Saved data entries>
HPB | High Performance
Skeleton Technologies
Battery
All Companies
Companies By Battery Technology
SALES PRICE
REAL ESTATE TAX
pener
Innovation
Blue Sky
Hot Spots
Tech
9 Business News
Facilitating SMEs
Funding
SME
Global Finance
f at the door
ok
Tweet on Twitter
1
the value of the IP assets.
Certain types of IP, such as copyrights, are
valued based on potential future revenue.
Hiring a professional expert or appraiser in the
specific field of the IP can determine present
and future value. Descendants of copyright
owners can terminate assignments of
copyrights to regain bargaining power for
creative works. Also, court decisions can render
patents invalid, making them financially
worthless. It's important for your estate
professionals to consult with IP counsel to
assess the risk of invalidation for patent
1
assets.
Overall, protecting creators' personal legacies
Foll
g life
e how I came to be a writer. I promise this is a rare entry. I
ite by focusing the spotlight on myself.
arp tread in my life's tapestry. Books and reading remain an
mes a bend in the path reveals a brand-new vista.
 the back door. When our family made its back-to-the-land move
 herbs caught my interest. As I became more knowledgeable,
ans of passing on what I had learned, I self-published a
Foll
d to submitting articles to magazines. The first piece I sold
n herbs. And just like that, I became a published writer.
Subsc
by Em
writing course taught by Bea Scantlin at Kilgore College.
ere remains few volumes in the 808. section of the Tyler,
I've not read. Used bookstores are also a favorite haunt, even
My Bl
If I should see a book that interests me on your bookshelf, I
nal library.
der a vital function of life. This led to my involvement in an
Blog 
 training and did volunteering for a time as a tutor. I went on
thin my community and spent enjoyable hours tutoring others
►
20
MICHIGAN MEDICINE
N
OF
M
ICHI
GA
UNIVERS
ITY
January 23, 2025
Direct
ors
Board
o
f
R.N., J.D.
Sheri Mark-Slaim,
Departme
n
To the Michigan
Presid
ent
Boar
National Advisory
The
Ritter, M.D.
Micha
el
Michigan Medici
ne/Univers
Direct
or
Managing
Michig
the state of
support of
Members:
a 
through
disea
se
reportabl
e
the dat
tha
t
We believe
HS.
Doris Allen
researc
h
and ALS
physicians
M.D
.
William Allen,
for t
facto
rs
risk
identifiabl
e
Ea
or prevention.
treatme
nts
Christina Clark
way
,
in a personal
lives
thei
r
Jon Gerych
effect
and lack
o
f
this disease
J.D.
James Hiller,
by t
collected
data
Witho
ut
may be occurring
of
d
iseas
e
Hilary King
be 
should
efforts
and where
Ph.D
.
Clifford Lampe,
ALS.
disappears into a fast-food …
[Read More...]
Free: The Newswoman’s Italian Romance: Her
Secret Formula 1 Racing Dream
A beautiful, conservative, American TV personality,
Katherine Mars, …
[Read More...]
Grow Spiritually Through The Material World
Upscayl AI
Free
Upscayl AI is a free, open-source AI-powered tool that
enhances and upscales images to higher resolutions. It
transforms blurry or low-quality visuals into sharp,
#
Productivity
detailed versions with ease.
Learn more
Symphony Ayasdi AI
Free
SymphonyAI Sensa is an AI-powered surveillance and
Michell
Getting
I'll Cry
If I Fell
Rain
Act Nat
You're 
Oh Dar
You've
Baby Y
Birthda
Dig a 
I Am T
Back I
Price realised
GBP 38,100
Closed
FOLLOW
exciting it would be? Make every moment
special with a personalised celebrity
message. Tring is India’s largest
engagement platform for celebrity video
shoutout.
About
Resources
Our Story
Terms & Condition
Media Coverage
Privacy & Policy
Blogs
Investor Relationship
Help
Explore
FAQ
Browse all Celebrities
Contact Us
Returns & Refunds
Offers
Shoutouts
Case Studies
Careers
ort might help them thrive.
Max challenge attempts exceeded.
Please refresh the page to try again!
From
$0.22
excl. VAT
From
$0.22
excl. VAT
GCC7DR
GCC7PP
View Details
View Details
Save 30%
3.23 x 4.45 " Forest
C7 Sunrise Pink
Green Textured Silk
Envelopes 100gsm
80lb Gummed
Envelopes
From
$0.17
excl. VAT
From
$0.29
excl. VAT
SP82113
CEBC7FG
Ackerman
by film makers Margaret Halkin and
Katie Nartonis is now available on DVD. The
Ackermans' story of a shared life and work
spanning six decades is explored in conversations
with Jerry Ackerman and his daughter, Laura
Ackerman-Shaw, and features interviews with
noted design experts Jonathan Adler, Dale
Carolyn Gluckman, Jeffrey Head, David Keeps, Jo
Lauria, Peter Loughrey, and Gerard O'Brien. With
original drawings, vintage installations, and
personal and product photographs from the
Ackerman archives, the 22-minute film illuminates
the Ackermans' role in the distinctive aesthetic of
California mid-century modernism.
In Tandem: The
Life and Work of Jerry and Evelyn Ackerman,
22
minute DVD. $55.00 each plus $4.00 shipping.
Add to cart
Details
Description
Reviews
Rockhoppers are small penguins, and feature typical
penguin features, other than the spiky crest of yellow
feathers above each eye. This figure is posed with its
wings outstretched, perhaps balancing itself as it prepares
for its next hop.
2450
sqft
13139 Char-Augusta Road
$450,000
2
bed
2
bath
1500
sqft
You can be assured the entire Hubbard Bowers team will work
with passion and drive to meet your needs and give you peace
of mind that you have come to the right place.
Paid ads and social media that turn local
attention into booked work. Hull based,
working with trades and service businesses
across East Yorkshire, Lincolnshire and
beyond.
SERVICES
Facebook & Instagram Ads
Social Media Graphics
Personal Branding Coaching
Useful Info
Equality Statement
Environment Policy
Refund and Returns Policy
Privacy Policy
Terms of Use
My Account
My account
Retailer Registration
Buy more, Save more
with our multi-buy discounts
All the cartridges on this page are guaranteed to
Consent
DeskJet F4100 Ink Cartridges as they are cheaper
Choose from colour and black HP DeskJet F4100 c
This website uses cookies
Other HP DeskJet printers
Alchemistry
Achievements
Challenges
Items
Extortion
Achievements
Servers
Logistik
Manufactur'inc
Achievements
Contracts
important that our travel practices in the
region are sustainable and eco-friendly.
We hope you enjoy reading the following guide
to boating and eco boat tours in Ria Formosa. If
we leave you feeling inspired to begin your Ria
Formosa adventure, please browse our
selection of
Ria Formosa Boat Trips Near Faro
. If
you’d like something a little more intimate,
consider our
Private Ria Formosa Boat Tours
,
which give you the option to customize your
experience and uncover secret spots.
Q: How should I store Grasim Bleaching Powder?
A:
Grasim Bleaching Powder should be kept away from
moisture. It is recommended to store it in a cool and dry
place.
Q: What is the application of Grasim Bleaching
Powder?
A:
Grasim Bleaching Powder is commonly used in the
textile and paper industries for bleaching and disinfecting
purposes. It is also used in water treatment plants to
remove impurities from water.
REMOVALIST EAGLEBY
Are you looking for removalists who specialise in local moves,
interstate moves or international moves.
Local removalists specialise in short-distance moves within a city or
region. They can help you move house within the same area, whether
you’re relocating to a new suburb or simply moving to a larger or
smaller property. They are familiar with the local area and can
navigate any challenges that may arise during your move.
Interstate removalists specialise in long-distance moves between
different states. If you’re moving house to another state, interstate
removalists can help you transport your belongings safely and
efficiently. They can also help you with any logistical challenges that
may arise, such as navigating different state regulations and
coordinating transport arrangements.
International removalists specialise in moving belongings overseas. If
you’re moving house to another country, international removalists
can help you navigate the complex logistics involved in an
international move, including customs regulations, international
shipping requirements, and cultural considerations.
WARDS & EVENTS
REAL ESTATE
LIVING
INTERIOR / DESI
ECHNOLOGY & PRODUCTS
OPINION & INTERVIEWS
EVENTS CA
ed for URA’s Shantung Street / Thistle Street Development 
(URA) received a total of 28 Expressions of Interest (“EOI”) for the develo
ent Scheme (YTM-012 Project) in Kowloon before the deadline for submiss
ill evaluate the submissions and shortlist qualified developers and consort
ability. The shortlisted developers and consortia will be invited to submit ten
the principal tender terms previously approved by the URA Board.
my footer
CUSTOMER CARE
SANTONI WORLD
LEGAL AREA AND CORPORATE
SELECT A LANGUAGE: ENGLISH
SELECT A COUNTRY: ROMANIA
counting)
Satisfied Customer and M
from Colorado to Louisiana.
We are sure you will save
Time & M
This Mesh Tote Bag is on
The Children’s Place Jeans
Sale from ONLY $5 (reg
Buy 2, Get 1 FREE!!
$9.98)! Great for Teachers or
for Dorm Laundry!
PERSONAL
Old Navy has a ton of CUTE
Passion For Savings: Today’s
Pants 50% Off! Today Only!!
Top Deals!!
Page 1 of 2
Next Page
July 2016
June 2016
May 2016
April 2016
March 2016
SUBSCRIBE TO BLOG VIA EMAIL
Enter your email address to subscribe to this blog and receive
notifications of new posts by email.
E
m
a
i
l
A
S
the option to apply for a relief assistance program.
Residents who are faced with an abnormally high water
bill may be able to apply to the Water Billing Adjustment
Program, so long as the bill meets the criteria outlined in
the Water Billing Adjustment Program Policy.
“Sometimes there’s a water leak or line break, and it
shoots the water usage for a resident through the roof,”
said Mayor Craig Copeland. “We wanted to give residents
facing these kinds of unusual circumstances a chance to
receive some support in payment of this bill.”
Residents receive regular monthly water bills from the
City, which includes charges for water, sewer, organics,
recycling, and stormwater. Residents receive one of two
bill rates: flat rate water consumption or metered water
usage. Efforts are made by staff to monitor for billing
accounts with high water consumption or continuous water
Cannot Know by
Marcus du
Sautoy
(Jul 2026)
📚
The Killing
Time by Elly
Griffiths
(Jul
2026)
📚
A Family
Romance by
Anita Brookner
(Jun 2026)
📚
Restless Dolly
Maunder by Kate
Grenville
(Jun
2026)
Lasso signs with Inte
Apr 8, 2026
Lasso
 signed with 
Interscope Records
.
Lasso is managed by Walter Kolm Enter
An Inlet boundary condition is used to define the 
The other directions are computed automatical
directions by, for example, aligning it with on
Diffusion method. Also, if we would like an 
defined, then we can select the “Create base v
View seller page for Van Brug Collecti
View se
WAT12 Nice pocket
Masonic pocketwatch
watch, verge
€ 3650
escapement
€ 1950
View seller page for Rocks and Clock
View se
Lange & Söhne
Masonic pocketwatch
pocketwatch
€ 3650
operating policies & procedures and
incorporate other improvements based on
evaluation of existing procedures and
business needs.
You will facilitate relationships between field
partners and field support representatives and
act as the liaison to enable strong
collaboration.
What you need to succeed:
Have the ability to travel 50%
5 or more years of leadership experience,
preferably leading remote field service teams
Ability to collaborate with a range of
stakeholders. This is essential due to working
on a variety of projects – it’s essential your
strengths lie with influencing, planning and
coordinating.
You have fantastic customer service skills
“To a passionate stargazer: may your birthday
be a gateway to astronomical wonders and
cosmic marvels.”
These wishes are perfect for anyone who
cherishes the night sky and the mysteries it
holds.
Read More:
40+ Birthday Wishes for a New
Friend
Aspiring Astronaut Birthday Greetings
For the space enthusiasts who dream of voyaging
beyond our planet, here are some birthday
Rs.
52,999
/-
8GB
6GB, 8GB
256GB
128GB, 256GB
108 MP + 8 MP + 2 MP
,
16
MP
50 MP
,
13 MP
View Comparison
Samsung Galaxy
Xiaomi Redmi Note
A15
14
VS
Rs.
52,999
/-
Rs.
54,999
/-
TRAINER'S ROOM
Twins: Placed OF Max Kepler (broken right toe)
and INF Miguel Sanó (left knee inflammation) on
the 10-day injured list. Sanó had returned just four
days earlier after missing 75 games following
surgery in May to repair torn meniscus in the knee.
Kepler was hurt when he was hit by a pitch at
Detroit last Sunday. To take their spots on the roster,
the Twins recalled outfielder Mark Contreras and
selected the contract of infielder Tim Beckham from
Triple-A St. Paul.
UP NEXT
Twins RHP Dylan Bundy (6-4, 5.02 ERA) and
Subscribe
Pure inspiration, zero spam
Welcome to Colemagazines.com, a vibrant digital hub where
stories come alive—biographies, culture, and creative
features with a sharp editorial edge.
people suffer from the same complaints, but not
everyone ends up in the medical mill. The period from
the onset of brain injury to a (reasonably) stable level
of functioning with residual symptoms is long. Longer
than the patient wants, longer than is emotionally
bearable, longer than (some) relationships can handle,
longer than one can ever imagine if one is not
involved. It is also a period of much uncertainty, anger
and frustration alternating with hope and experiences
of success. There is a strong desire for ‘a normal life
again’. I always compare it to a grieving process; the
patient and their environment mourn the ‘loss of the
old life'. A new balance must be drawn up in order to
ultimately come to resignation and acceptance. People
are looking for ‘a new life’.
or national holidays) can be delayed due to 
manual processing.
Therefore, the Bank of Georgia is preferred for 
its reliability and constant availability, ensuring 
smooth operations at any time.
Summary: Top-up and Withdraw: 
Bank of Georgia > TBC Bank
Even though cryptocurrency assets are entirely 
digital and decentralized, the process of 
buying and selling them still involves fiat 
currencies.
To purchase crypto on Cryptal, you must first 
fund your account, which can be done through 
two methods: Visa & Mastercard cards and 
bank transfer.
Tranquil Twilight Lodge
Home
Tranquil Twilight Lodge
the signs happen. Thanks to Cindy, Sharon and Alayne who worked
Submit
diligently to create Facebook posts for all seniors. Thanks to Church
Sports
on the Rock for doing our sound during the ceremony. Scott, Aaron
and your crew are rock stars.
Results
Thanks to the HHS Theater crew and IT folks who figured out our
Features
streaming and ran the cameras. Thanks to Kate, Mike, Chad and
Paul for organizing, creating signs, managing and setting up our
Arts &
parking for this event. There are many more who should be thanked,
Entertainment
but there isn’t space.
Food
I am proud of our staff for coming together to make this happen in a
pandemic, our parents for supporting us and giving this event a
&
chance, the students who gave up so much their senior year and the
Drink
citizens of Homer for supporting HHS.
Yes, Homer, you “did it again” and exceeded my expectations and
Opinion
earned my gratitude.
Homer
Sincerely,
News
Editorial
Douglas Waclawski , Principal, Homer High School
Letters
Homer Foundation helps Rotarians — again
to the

Work instructions> Show all lines above that contain "based".

Output>
valued based on potential future revenue.
attention into booked work. Hull based,
incorporate other improvements based on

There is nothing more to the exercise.